> [The data]

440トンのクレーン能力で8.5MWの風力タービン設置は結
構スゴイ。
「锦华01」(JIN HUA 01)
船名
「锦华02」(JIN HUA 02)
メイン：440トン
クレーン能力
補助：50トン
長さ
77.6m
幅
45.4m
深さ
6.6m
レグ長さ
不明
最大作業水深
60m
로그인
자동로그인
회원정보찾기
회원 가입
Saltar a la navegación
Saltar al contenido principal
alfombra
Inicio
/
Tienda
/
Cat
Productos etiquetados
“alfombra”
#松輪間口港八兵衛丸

---

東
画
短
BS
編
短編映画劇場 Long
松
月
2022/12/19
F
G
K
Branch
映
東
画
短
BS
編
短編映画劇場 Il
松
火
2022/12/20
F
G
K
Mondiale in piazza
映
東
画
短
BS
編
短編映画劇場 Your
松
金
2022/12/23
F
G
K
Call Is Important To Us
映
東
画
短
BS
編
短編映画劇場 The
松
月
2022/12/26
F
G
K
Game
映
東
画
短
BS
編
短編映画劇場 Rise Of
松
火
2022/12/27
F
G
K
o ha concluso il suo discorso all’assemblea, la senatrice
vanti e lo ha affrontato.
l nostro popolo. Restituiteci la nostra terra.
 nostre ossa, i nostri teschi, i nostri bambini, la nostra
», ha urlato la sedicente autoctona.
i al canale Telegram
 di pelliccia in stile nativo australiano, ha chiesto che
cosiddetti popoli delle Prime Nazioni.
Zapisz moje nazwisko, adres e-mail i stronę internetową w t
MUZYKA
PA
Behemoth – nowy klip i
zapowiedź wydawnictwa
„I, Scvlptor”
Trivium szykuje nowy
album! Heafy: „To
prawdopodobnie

...

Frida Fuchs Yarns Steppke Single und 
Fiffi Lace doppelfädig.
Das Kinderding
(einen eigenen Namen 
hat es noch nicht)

> [What this task involves]
The answer must be every line of the listing that holds the word "nostra".

> [Task solution]
l nostro popolo. Restituiteci la nostra terra.
 nostre ossa, i nostri teschi, i nostri bambini, la nostra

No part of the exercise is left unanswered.